And don't get me started with "positive only" training. It's a great strategy for many things, but reliable obedience isn't one of them. Because survival isn't contingent on an organism's success. It's contingent upon an organisms ability to survive failure. 

CONSEQUENCES DRIVE SURVIVAL. 

How many species would have gone extinct if the organism wasn't driven by the desire to eat, mate and defend it's turf?

If you are vapor-locked into the 4 quadrants to the point of implosion, don't create a black hole on my account. I have tons of examples for you, and that's just from any day I spend working with REAL. LIVE. DOGS.

A question I frequently ask in my private lessons just to help owners become slightly more introspective, is a query about how long they took to finish high school. Most are quick to quip "Oh! 4 years!"

Nope. Try again. At least 12. Thirteen, if you are younger than 40. And that's JUST formal school. Let's not forget the first 5 years of your life, where you learned how to walk, talk, communicate, and the basic rudiments of functional behavior in a larger society.

But you expect your dog to learn all of the canine equivalent in 2 weeks?

When I am contacted by someone with an 8 or 10 week old puppy that wants it off leash trained in 2 weeks, don't be surprised if I laugh in your ear, after I leave a few choice words there, first.

Since we know that the average human is incapable of rational thought when it comes to animals, I am developing a screening process that starts with whether or not an applicant refers to themselves as a 'fur parent', and automatically screens for the terms "adopt" or "rescue" which pretty much tell me everything I need to know about that applicant.
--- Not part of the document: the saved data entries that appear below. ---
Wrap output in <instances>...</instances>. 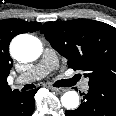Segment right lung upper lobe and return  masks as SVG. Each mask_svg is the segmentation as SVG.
Here are the masks:
<instances>
[{
	"label": "right lung upper lobe",
	"instance_id": "obj_1",
	"mask_svg": "<svg viewBox=\"0 0 116 116\" xmlns=\"http://www.w3.org/2000/svg\"><path fill=\"white\" fill-rule=\"evenodd\" d=\"M41 23L27 22L20 19H5L0 21V101L12 89L7 83L13 60L9 55V44L13 37L26 32H35L39 30Z\"/></svg>",
	"mask_w": 116,
	"mask_h": 116
}]
</instances>
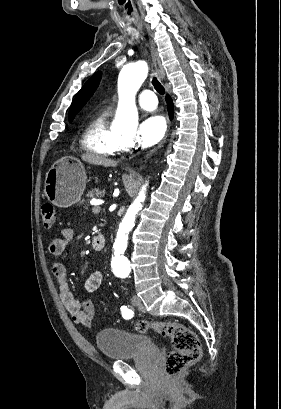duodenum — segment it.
<instances>
[{
  "label": "duodenum",
  "instance_id": "410a0bca",
  "mask_svg": "<svg viewBox=\"0 0 281 409\" xmlns=\"http://www.w3.org/2000/svg\"><path fill=\"white\" fill-rule=\"evenodd\" d=\"M104 246V238L102 235H97L93 238V248L96 251H100Z\"/></svg>",
  "mask_w": 281,
  "mask_h": 409
}]
</instances>
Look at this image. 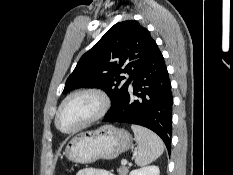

I have no desire to denude them from that fantasy. I also have learned that folks like that are not easily persuaded. The social currency of being a 'pet parent' of a 'rescue' overwhelms folks' innards, where logic and common sense used to reside.

I have watched this trade decay into an abyss of ignorance and bloodletting. 

It's no longer about the dogs. I doubt it's been about the dogs since training became the lowest barrier of entry in any of the trades.

I do have hope for the folks who are sincerely interested in doing what's not only best, but right and fair and honest and proven.

My husband is always fond of reminding me that I will have a job until there is a cure for human nature.

In the memorable words of trainer Dick Russell, “Cogitate on that!”